# Split the UK's 'South East' region in two?



## TMiles (Feb 6, 2021)

The UK is divided into twelve regions, with four of these (Scotland, Wales, Northern Ireland, London) granted their own assembly. 










The most populous of these is South East with over 9 million inhabitants. In comparison, the North East has a population of just over 2.5 million. As an indication that this is not a naturally coherent region, travelling from its northern to eastern part would generally require changing trains in London or driving around London's orbital motorway.

This region should clearly be divided, most naturally into:

*THAMES & SOLENT*: Bucks, Oxfordshire, Berkshire, Hampshire (⬠ Reading)
*SOUTH EAST*: Surrey, West Sussex, East Sussex, Kent (⬠ Brighton)
(feel free to suggest your own names; counties list as per map; ⬠ administrative centre)

In additional to a more proportional population, each new region's physical geography will be more coherent, with the first dominated by the Thames Valley and the second by the South Downs.

This reorganisation should be considered against the need for a more equal distribution of wealth, infrastructure and opportunities across the UK's regions, in addition to the benefits that appropriately sized regions can offer for greener transport and logistics.


----------



## wooger (Feb 25, 2020)

Not sure how Oxfordshire is in the South East, but Herts and Essex aren't.

Herts, Beds, Bucks and Essex all have more in common than the groupings you have there. 
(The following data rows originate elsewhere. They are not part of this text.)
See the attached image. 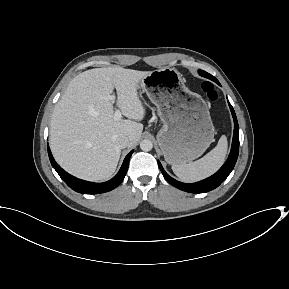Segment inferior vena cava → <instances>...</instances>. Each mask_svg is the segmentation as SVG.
Instances as JSON below:
<instances>
[{"label": "inferior vena cava", "mask_w": 289, "mask_h": 289, "mask_svg": "<svg viewBox=\"0 0 289 289\" xmlns=\"http://www.w3.org/2000/svg\"><path fill=\"white\" fill-rule=\"evenodd\" d=\"M117 144H118L119 148H121V149L128 147V145H129L128 137L122 136V137L118 138Z\"/></svg>", "instance_id": "obj_1"}]
</instances>
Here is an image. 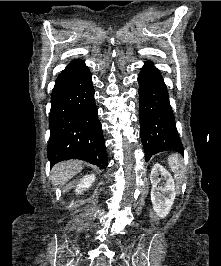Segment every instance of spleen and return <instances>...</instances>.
Listing matches in <instances>:
<instances>
[{
    "label": "spleen",
    "mask_w": 221,
    "mask_h": 266,
    "mask_svg": "<svg viewBox=\"0 0 221 266\" xmlns=\"http://www.w3.org/2000/svg\"><path fill=\"white\" fill-rule=\"evenodd\" d=\"M168 164L171 170L174 172L176 179L179 181V183H182L185 178V167L182 163V160L177 154H174L168 158Z\"/></svg>",
    "instance_id": "3e777b00"
}]
</instances>
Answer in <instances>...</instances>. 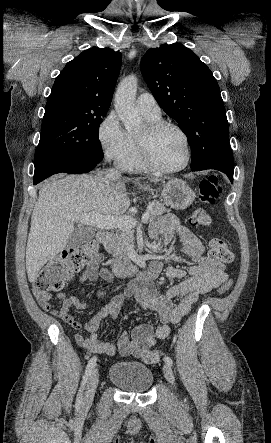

I'd also say there's a stark difference between places that are mainly commuter towns into London, and places that have their own centre of mass.
Oxfordshire has Oxford. Hampshire has Southhampton, Sussex has Brighton.


----------



## Ming13 (Apr 12, 2015)

Bucks to move to Anglia and West Ox to the SW and Cherwell DC to East Midlands


----------



## No Opinion (Jun 2, 2010)

Create a new region called 'Chilterns' comprising Berkshire, Oxfordshire, Bucks, Herts, and Befordshire = approx 4.2M
Add Essex to East of England (with Norfolk, Suffolk, Cambridgeshire)= Approx 4.2M
Kent, Sussex, Surrey, Hampshire as South East = approx 6.5M

Reality is Greater London boundary is arbitrary and should really incorporate large tracts of the above counties that border it, such as parts of Essex, Berkshire and Surrey. And anything within M25.


----------



## Steve the Baggie (Oct 19, 2019)

My memory is that the coalition government completely axed the concept of English regions. They seem to have crept back in to statistical use, but they still have no meaning in politics or economics, so I am not sure what purpose would be served by splitting the notional South-East region. Are parts of the current region noticeably different from each other? The obvious division to me is the divide between the commuter-belt London facing home counties and the coastal areas, but Kent and Hampshire encompass both so there is no obvious way to divide the two areas without dividing current counties.


----------